Erasure by the ‘White Telephone’ Regime
As Benito Mussolini’s fascist regime tightened its grip on Italian culture, the “low-life” realism of Notari became an ideological liability. The regime sought to project a unified, wholesome, and disciplined image of Italy. This led to the rise of “white telephone” films—glamorous, escapist comedies featuring wealthy characters in pristine settings, designed to distract the public from the socio-economic decay of the era.
The conflict reached a breaking point with a 1928 fascist censorship law. The legislation specifically denied approval for films that depicted “stallholders, beggars, urchins, dirty alleyways, and people dedicated to dolce far niente” (the sweetness of doing nothing). The law outlawed the incredibly milieu that defined Notari’s cinematic universe.
| Period/Year | Key Event | Impact on Notari’s Work |
|---|---|---|
| Early 1920s | Peak of Dora Film | Production of 60 features and hundreds of shorts. |
| 1928 | Fascist Censorship Law | Outlawed depictions of Neapolitan poverty and “urchins.” |
| 1930 | Closure of Dora Film | Company folded due to censorship and costs of “talkies.” |
| 1946 | Death of Elvira Notari | Died in obscurity in Cava de’ Tirreni. |
Notari attempted to survive by bowdlerizing her earlier works to meet the new standards, but the financial and creative pressure was insurmountable. The prohibitive cost of transitioning to sound films, combined with state hostility, forced Dora Film to fold in 1930. Notari spent her final years in retirement near her birthplace of Salerno, dying in 1946 as a largely forgotten figure.
A Hidden Lineage: From Naples to New York
Whereas the fascist regime succeeded in silencing Notari during her lifetime, the DNA of her work persisted, particularly within the Italian-American experience. The sceneggiata films she exported were staples in the “Little Italy” theaters of New York, influencing generations of immigrants.
This connection is evident in the work of Francis Ford Coppola and Martin Scorsese. Coppola’s grandfather, Francesco Pennino, was a songwriter and film exhibitor who imported these silent melodramas. The influence is subtly woven into The Godfather Part II, where a 1917 flashback depicts an audience reacting to the same kind of nostalgic, emotional music that accompanied Notari’s films.

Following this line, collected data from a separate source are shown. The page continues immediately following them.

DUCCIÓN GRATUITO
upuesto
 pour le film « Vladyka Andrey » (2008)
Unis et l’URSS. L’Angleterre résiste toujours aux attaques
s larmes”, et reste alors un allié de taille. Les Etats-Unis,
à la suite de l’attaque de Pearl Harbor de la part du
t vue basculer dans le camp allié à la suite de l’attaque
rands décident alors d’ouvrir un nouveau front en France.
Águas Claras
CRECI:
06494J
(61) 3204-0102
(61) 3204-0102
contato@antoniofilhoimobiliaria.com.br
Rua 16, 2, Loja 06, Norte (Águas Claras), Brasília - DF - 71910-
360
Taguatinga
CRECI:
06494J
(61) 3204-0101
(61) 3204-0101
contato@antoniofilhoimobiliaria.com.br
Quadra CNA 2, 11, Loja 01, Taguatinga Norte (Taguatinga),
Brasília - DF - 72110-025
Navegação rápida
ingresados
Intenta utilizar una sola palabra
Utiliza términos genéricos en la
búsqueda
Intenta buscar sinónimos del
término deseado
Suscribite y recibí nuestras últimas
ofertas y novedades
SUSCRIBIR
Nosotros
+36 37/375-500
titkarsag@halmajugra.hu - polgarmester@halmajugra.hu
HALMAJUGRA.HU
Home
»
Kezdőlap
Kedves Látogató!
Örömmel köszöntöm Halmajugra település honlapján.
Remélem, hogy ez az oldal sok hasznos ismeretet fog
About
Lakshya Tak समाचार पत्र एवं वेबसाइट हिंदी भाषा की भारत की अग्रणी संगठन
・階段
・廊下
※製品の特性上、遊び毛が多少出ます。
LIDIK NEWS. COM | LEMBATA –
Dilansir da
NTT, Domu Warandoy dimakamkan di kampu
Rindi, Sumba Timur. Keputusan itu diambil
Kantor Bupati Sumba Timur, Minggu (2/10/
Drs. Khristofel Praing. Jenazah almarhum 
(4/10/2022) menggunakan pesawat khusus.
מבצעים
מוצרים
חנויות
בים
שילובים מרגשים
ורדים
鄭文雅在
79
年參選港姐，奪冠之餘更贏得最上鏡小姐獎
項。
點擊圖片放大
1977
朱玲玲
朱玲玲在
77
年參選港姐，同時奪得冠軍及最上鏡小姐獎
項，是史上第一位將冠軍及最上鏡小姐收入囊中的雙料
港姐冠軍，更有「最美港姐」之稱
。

the “pullulating” street scenes and the juxtaposition of joyful community gatherings with sudden, brutal violence in films like The Godfather and Goodfellas mirror the rhythms of Notari’s street festivals. Even the sordid, heaving atmosphere of Times Square in Taxi Driver echoes the “orgiastic pandemonium” Notari captured in Naples a century prior.
Recovering the Silence
Today, a concerted effort is underway to restore Notari to her rightful place in cinema history. The Elvira Notari National Committee was established last year to mark the 150th anniversary of her birth, aiming to preserve the fragments of her work and study her role as a feminist pioneer.
Central to this revival is the documentary Elvira Notari: Beyond Silence, produced by Antonella Di Nocera and directed by Valerio Ciriaci. Because Notari left no diaries and gave no interviews, the filmmakers used a collaborative approach, inviting modern photographers, novelists, and musicians to interpret her “artisanal” approach to cinema.
For Di Nocera, Notari is more than a historical curiosity; she is a symbol of the struggle against erasure. The documentary argues that the silencing of Notari by the state mirrors the ways women continue to be marginalized in contemporary narratives.
The recovery of Notari’s legacy continues through a series of international screenings. Elvira Notari: Beyond Silence is scheduled for a screening at the Film Forum in New York on April 6, followed by a tour of the United Kingdom throughout April and May.